For many participants in a 401(k) or pension plan, filling out that beneficiary designation is a one and done activity.

Then, forgotten, but sometimes changing circumstances intervene to invoke the Law of Unintended Consequences. As in a recently decided case in which a U.S. Court of Appeals held that a pre-nuptial agreement does not waive spousal rights under ERISA.

As a non-lawyer, I’ll leave the analysis of MidAmerican Pension and Employee Benefits Plan Administrative Committee v. Cox, No. 12-3563 (8th Cir. July 12, 2013) to the ERISA lawyers.

But as someone who has been a TPA for many years, here is some background on qualified plan beneficiary designations and some practical considerations you might find helpful.

Special Rules for Qualified Plan Beneficiary Designations

Qualified retirement plans are generally subject to ERISA’s "spousal consent rule".

This means that for all defined benefit plans and some defined contribution plans, the death benefit for a married participant must be in the form of a spousal annuity unless spousal consent is obtained in another form, a lump sum if it’s available.

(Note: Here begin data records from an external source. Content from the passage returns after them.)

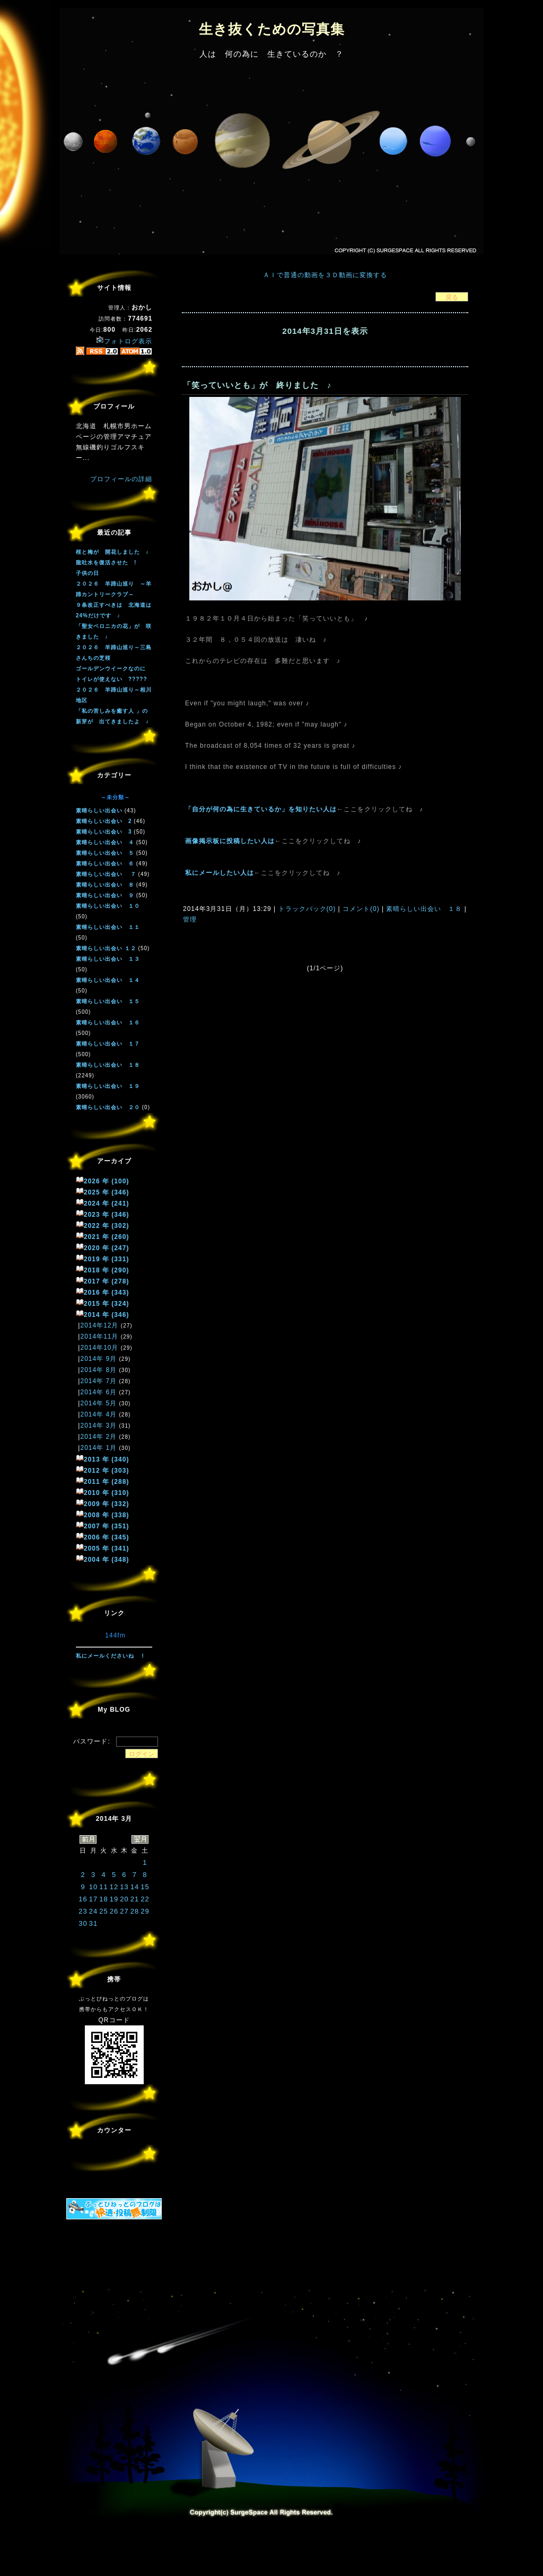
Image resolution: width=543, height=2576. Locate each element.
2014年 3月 (98, 1425)
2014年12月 (99, 1325)
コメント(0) (360, 909)
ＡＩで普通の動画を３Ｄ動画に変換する (325, 275)
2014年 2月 (98, 1436)
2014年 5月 (98, 1403)
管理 (190, 919)
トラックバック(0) (307, 909)
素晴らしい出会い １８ (424, 909)
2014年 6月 (98, 1392)
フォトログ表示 (124, 341)
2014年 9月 (98, 1358)
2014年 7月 (98, 1381)
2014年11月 (99, 1336)
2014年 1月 (98, 1447)
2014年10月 (99, 1347)
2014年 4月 (98, 1414)
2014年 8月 (98, 1370)
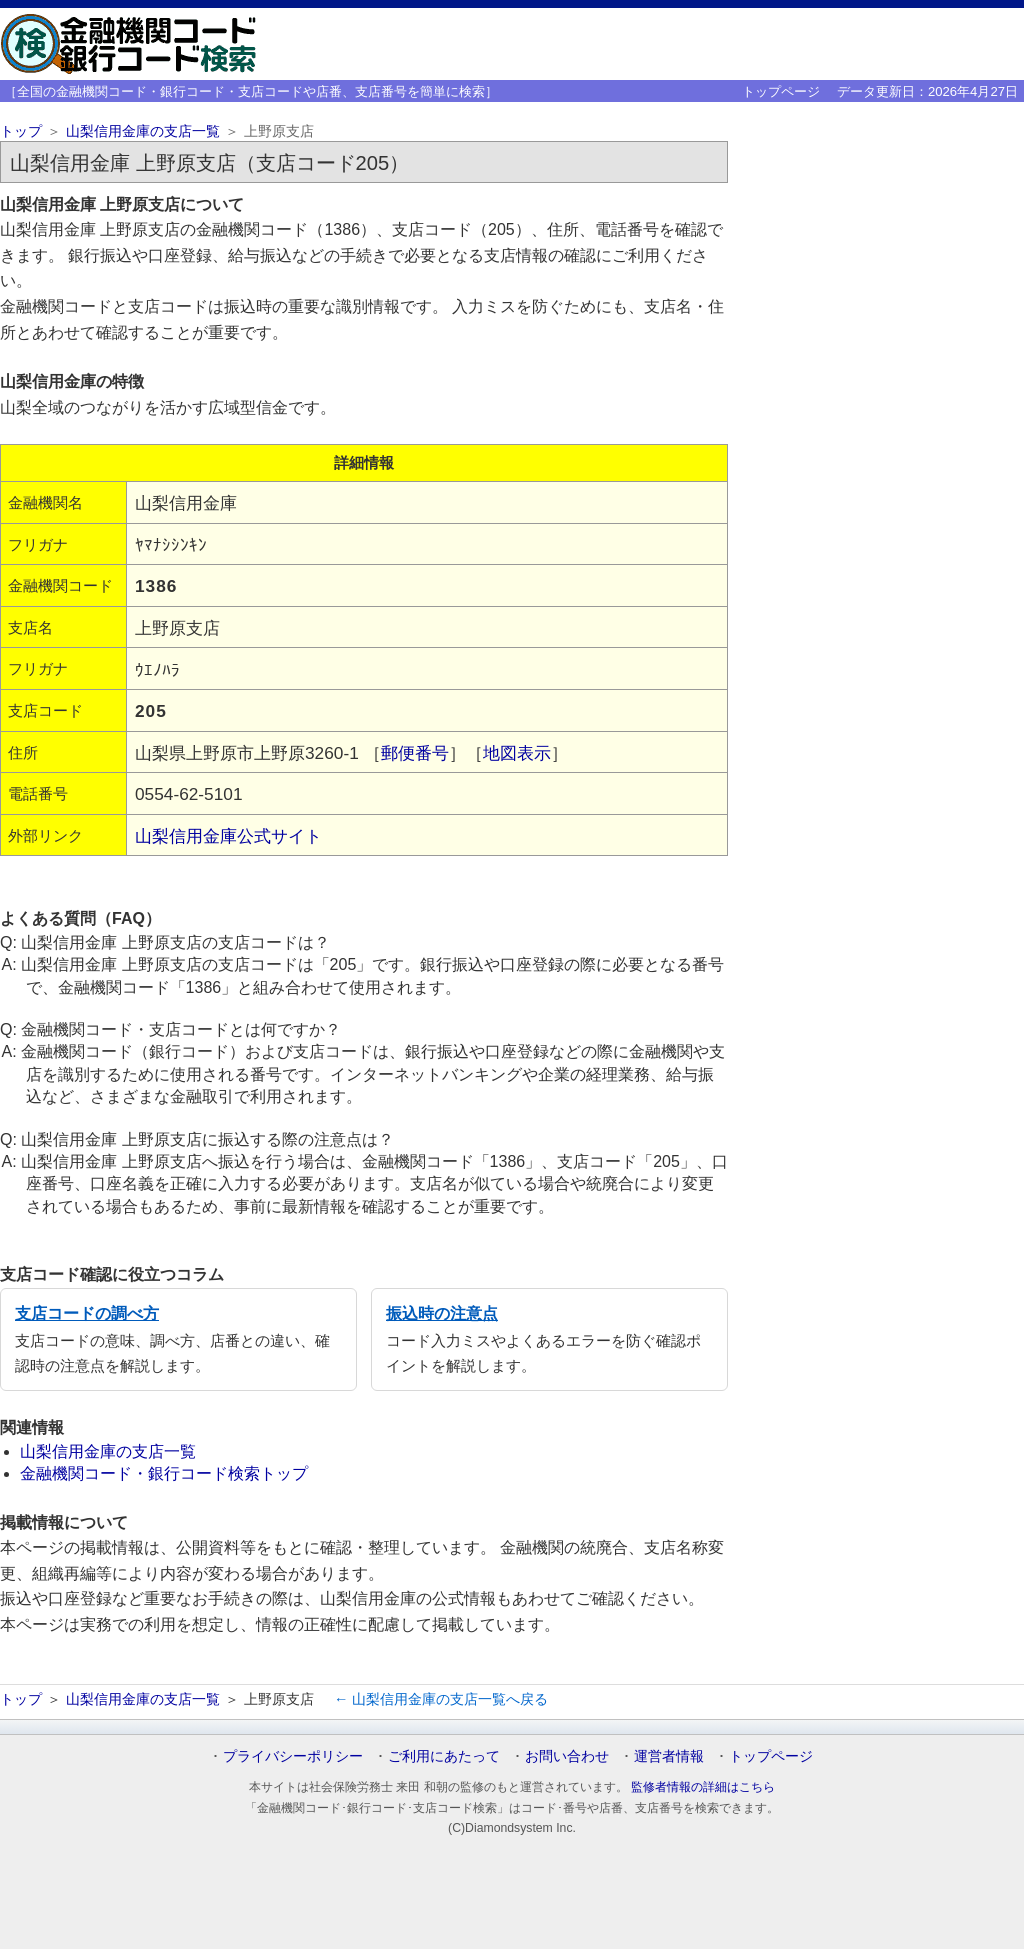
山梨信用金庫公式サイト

The spousal consent rule also applies to most defined contributions plans, such as 401(k) and profit sharing. The surviving spouse must be the sole and direct beneficiary of the participant unless he or she provides spousal consent subject to the following general rules:

  1. Must be in writing
  2. Non-spouse beneficiary designation cannot be changed without spousal consent
  3. Acknowledge effect of the spousal waiver
  4. Be witnessed by a plan representative or notary public

And yes, the recent Supreme Court case regarding the Defense of Marriage Act (DOMA) has created much uncertainly in this area, but that’s a topic of another day.

Practical Considerations

Qualified plan beneficiary designations are not governed by a will. So here is brief checklist of practical matters to consider:

  1. Beneficiary designations should be reviewed regularly and certainly after a life-changing event, such as a marriage, divorce, birth or death of a loved one.
  2. Beneficiary designations for retirement plans don’t carry over on rollovers to an IRA, transfer to a new employer’s plan, or when a regular IRA is converted to a Roth IRA.
  3. Beneficiary designation forms should be sent certified mail, return receipt requested to the Plan Administrator, and, of course, retaining copies.
  4. The spouse must sign a waiver as discussed above if the participant plans on a beneficiary other than the spouse.
  5. A contingent beneficiary should be designated.